Sara Ware Bassett (October 22, 1872 in Newton, Massachusetts – July 18, 1968) was an American writer of fiction and nonfiction. Her novels primarily deal with New England characters, and most of them are set in two fictional Cape Cod villages she created, Belleport and Wilton. Her first novel, Mrs. Christy's Bridge Party, was published in 1907. She subsequently wrote more than 40 additional novels, continuing to write and publish into the late 1950s. Many of her novels focus on love stories and humorously eccentric characters. A number of her works are available as free e-books. Two of her novels, The Taming of Zenas Henry (1915) and The Harbor Road (1919), were adapted as the motion pictures Captain Hurricane (1935) and Danger Ahead (1921).

For much of her life, Bassett divided her time between homes in Cape Cod and Princeton, Massachusetts. She also taught kindergarten in the public schools of Newton, Massachusetts.

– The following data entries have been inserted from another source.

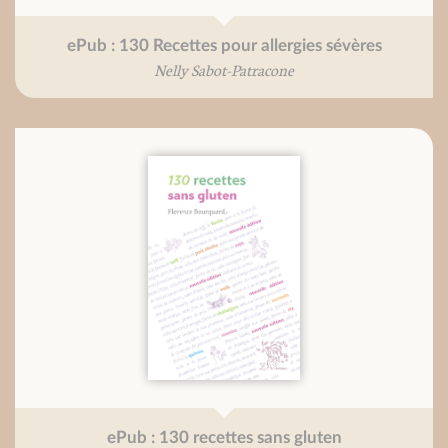
ePub : 130 Recettes pour allergies sévères
Nelly Sabot-Patracone
ePub : 130 recettes sans gluten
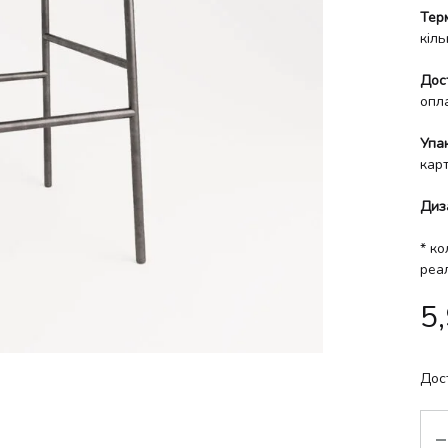
Тер
кіль
Дос
опл
Упа
кар
Диз
* ко
реа
5
Дос
Кіл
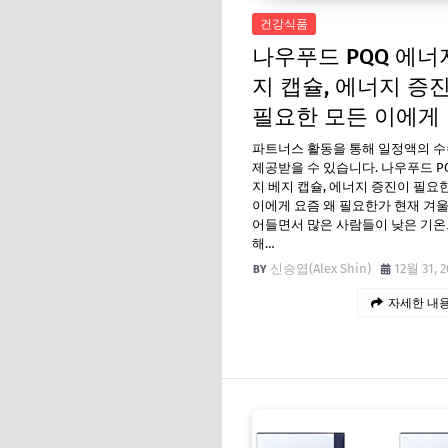
건강식품
나우푸드 PQQ 에너
지 캡슐, 에너지 증
필요한 모든 이에게
파트너스 활동을 통해 일정액의 
제공받을 수 있습니다. 나우푸드 P
지 베지 캡슐, 에너지 증진이 필요
이에게 요즘 왜 필요한가 현재 겨
어들면서 많은 사람들이 낮은 기온
해…
신승엽(Alex Shin)
12월 31, 2
자세한 내용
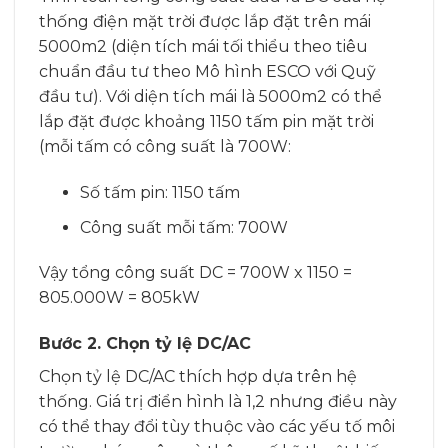
thống điện mặt trời được lắp đặt trên mái
5000m2 (diện tích mái tối thiểu theo tiêu
chuẩn đầu tư theo Mô hình ESCO với Quỹ
đầu tư). Với diện tích mái là 5000m2 có thể
lắp đặt được khoảng 1150 tấm pin mặt trời
(mỗi tấm có công suất là 700W:
Số tấm pin: 1150 tấm
Công suất mỗi tấm: 700W
Vậy tổng công suất DC = 700W x 1150 =
805.000W = 805kW
Bước 2. Chọn tỷ lệ DC/AC
Chọn tỷ lệ DC/AC thích hợp dựa trên hệ
thống. Giá trị điển hình là 1,2 nhưng điều này
có thể thay đổi tùy thuộc vào các yếu tố môi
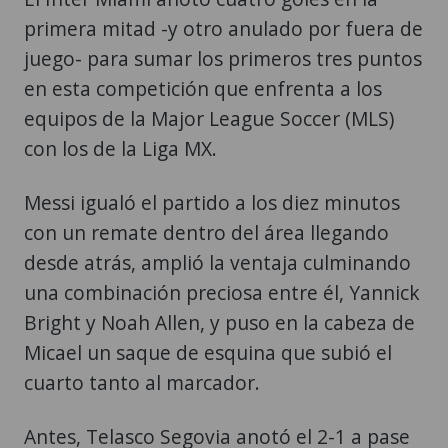
primera mitad -y otro anulado por fuera de
juego- para sumar los primeros tres puntos
en esta competición que enfrenta a los
equipos de la Major League Soccer (MLS)
con los de la Liga MX.
Messi igualó el partido a los diez minutos
con un remate dentro del área llegando
desde atrás, amplió la ventaja culminando
una combinación preciosa entre él, Yannick
Bright y Noah Allen, y puso en la cabeza de
Micael un saque de esquina que subió el
cuarto tanto al marcador.
Antes, Telasco Segovia anotó el 2-1 a pase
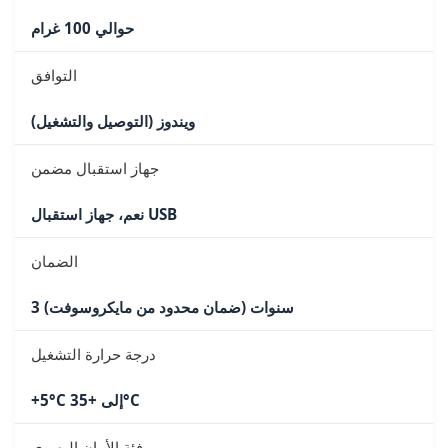
حوالي 100 غرام
التوافق
ويندوز (التوصيل والتشغيل)
جهاز استقبال مضمن
نعم، جهاز استقبال USB
الضمان
3 سنوات (ضمان محدود من مايكروسوفت)
درجة حرارة التشغيل
+5°C إلى +35°C
فئة الأمان البصري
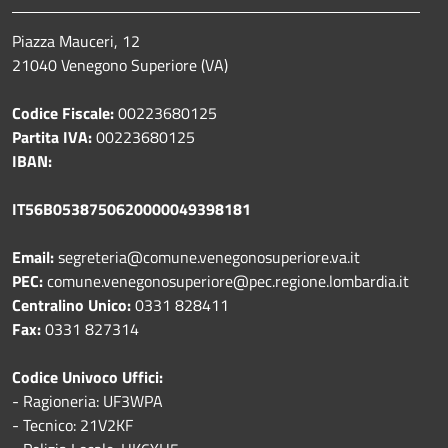
Piazza Mauceri, 12
21040 Venegono Superiore (VA)
Codice Fiscale:
00223680125
Partita IVA:
00223680125
IBAN:
IT56B0538750620000049398181
Email:
segreteria@comune.venegonosuperiore.va.it
PEC:
comune.venegonosuperiore@pec.regione.lombardia.it
Centralino Unico:
0331 828411
Fax:
0331 827314
Codice Univoco Uffici:
- Ragioneria: UF3WPA
- Tecnico: 21V2KF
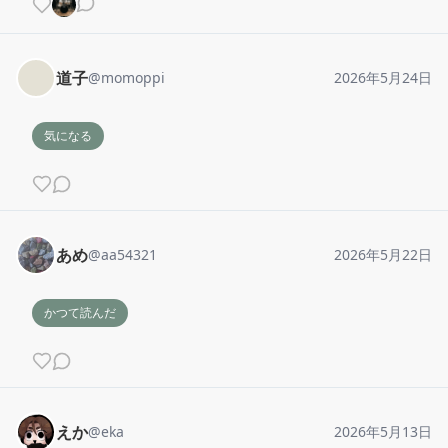
道子
@
momoppi
2026年5月24日
気になる
あめ
@
aa54321
2026年5月22日
かつて読んだ
えか
@
eka
2026年5月13日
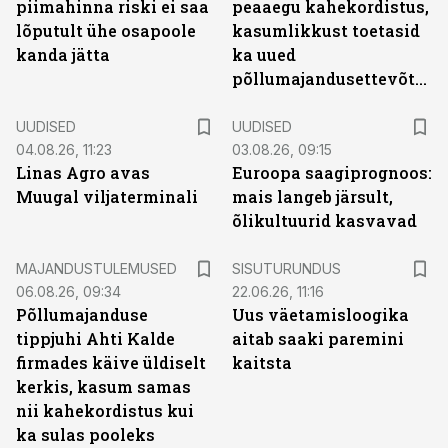
piimahinna riski ei saa
peaaegu kahekordistus,
lõputult ühe osapoole
kasumlikkust toetasid
kanda jätta
ka uued
põllumajandusettevõtted
UUDISED
UUDISED
04.08.26, 11:23
03.08.26, 09:15
Linas Agro avas
Euroopa saagiprognoos:
Muugal viljaterminali
mais langeb järsult,
õlikultuurid kasvavad
ST
MAJANDUSTULEMUSED
SISUTURUNDUS
06.08.26, 09:34
22.06.26, 11:16
Põllumajanduse
Uus väetamisloogika
tippjuhi Ahti Kalde
aitab saaki paremini
firmades käive üldiselt
kaitsta
kerkis, kasum samas
nii kahekordistus kui
ka sulas pooleks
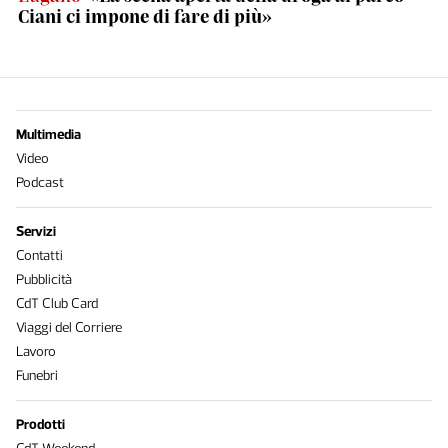
Ciani ci impone di fare di più»
Multimedia
Video
Podcast
Servizi
Contatti
Pubblicità
CdT Club Card
Viaggi del Corriere
Lavoro
Funebri
Prodotti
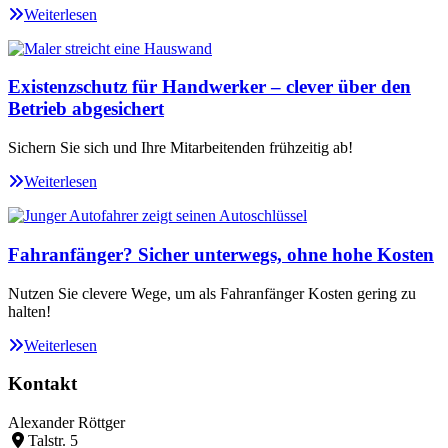
Weiterlesen
Existenzschutz für Handwerker – clever über den
Betrieb abgesichert
Sichern Sie sich und Ihre Mitarbeitenden frühzeitig ab!
Weiterlesen
Fahranfänger? Sicher unterwegs, ohne hohe Kosten
Nutzen Sie clevere Wege, um als Fahranfänger Kosten gering zu
halten!
Weiterlesen
Kontakt
Alexander Röttger
Talstr. 5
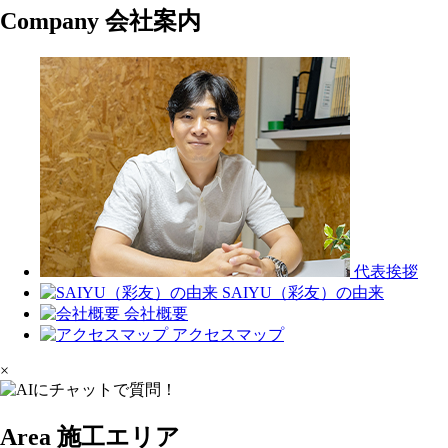
Company
会社案内
代表挨拶
SAIYU（彩友）の由来
会社概要
アクセスマップ
×
Area
施工エリア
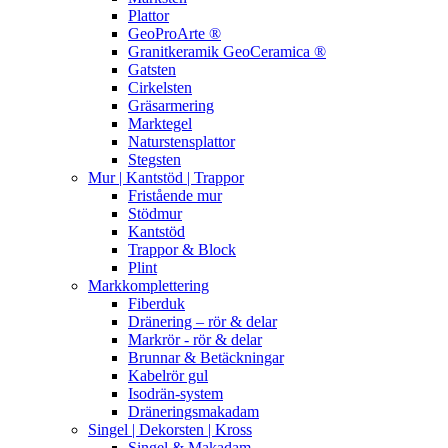
Plattor
GeoProArte ®
Granitkeramik GeoCeramica ®
Gatsten
Cirkelsten
Gräsarmering
Marktegel
Naturstensplattor
Stegsten
Mur | Kantstöd | Trappor
Fristående mur
Stödmur
Kantstöd
Trappor & Block
Plint
Markkomplettering
Fiberduk
Dränering – rör & delar
Markrör - rör & delar
Brunnar & Betäckningar
Kabelrör gul
Isodrän-system
Dräneringsmakadam
Singel | Dekorsten | Kross
Singel & Makadam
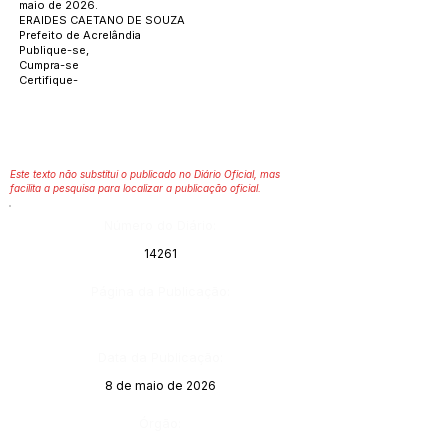
maio de 2026.
ERAIDES CAETANO DE SOUZA
Prefeito de Acrelândia
Publique-se,
Cumpra-se
Certifique-
Este texto não substitui o publicado no Diário Oficial, mas
facilita a pesquisa para localizar a publicação oficial.
Número do Diário:
14261
Página da Publicação:
Data da Publicação:
8 de maio de 2026
Órgão:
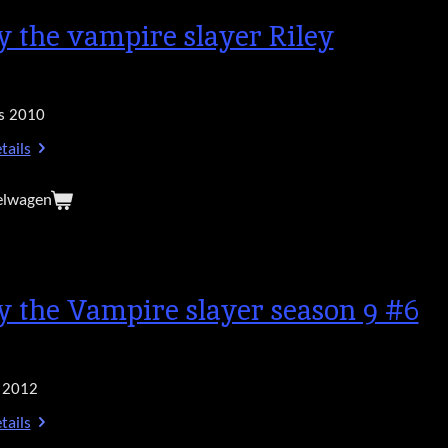
y the vampire slayer Riley
s 2010
tails
elwagen
y the Vampire slayer season 9 #6
 2012
tails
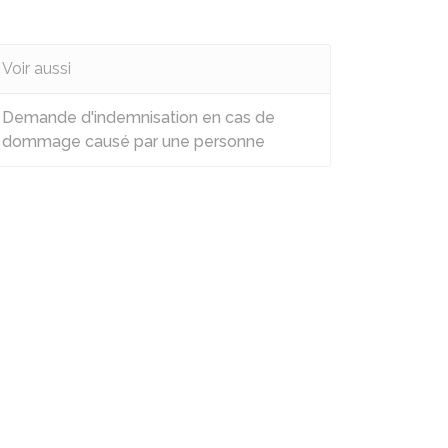
Voir aussi
Demande d'indemnisation en cas de
dommage causé par une personne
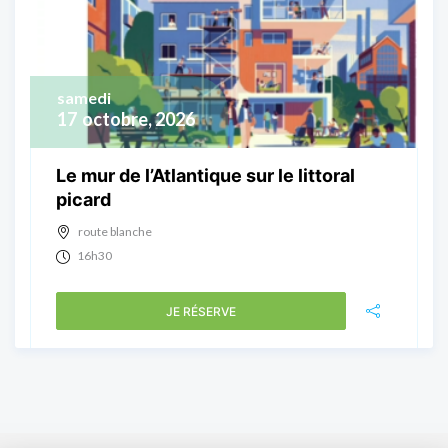
samedi
17
octobre, 2026
Le mur de l’Atlantique sur le littoral
picard
route blanche
16h30
JE RÉSERVE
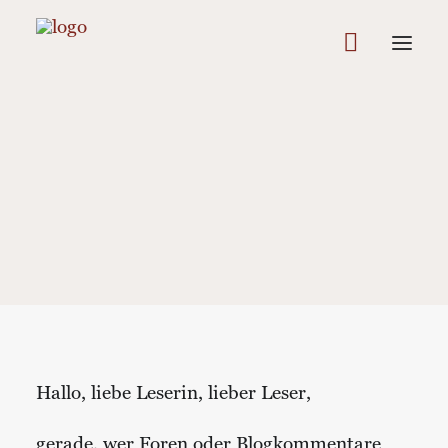
In
Allgemein
•
3 Minutes
•
5. September 2009
Welch Geistes Kind wir
sind, offenbaren wir
selbst
Hallo, liebe Leserin, lieber Leser,
gerade, wer Foren oder Blogkommentare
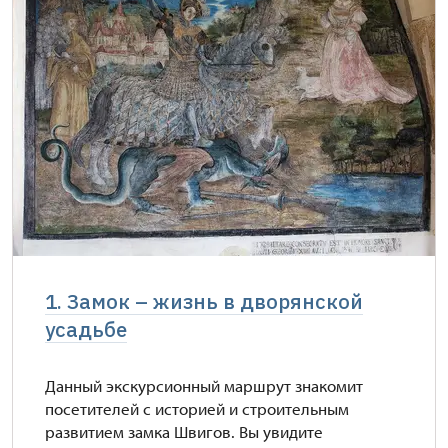
1. Замок – жизнь в дворянской
усадьбе
Данный экскурсионный маршрут знакомит
посетителей с историей и строительным
развитием замка Швигов. Вы увидите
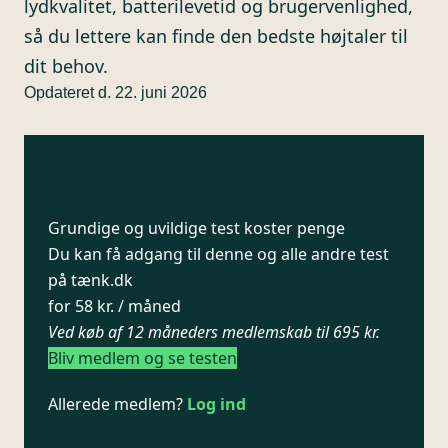
lydkvalitet, batterilevetid og brugervenlighed,
så du lettere kan finde den bedste højtaler til
dit behov.
Opdateret d. 22. juni 2026
Grundige og uvildige test koster penge
Du kan få adgang til denne og alle andre test
på tænk.dk
for 58 kr. / måned
Ved køb af 12 måneders medlemskab til 695 kr.
Bliv medlem og se testen
Allerede medlem?
Log ind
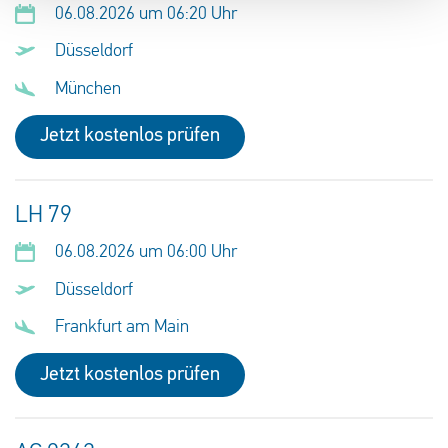
06.08.2026 um 06:20 Uhr
Düsseldorf
München
Jetzt kostenlos prüfen
LH 79
06.08.2026 um 06:00 Uhr
Düsseldorf
Frankfurt am Main
Jetzt kostenlos prüfen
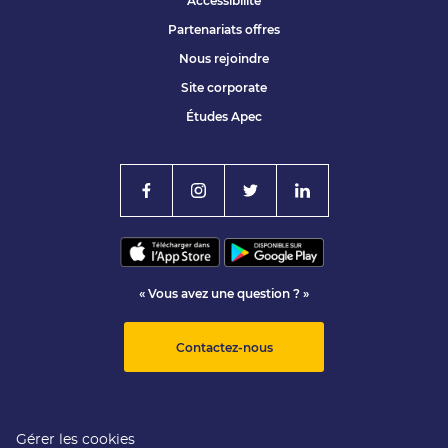
Accessibilité
Partenariats offres
Nous rejoindre
Site corporate
Études Apec
« Vous avez une question ? »
Contactez-nous
Gérer les cookies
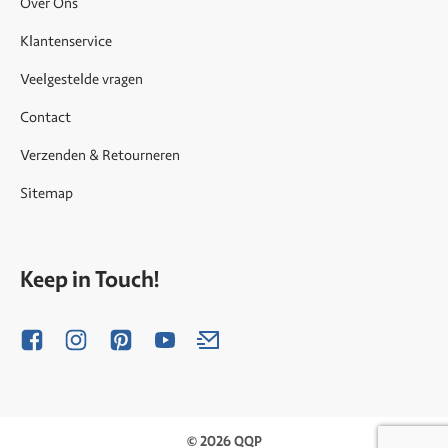
Over Ons
Klantenservice
Veelgestelde vragen
Contact
Verzenden & Retourneren
Sitemap
Keep in Touch!
© 2026 QQP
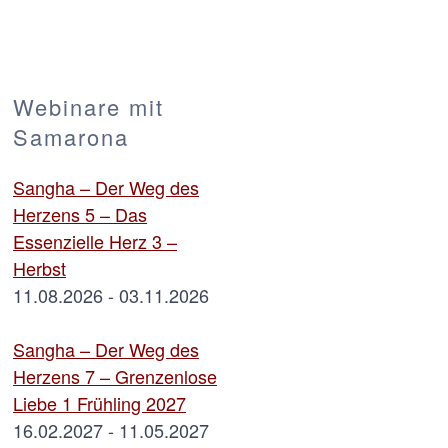
Webinare mit
Samarona
Sangha – Der Weg des
Herzens 5 – Das
Essenzielle Herz 3 –
Herbst
11.08.2026 - 03.11.2026
Sangha – Der Weg des
Herzens 7 – Grenzenlose
Liebe 1 Frühling 2027
16.02.2027 - 11.05.2027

She died in Newton Centre, Massachusetts on July 18, 1968.

==Bibliography==
===Educational books===
- The Story of Lumber (1912)
- The Story of Wool (1913)
- The Story of Leather (1915)
- The Story of Glass (1916)
- The Story of Sugar (1917)
- The Story of Porcelain (1919)
- Paul and the Printing Press (1920)
- Steve and the Steam Engine (1921)
- Ted and the Telephone (1922)
- Walter and the Wireless (1923)
- Carl and the Cotton Gin (1924)

===Novels===
- The Taming of Zenas Henry (1915)
- The Harbor Road (1919)
- The Wayfarers at the Angels (1918)
- The Wall Between (1920)
- Flood Tide (1921)
- Twin Lights
- Granite and Clay
- The Green Dolphin (1926)
- White Sail
- Shifting Sands (1933)
- South Cove Summer
- Within the Harbor (1948)
- The Whispering Pine (1953)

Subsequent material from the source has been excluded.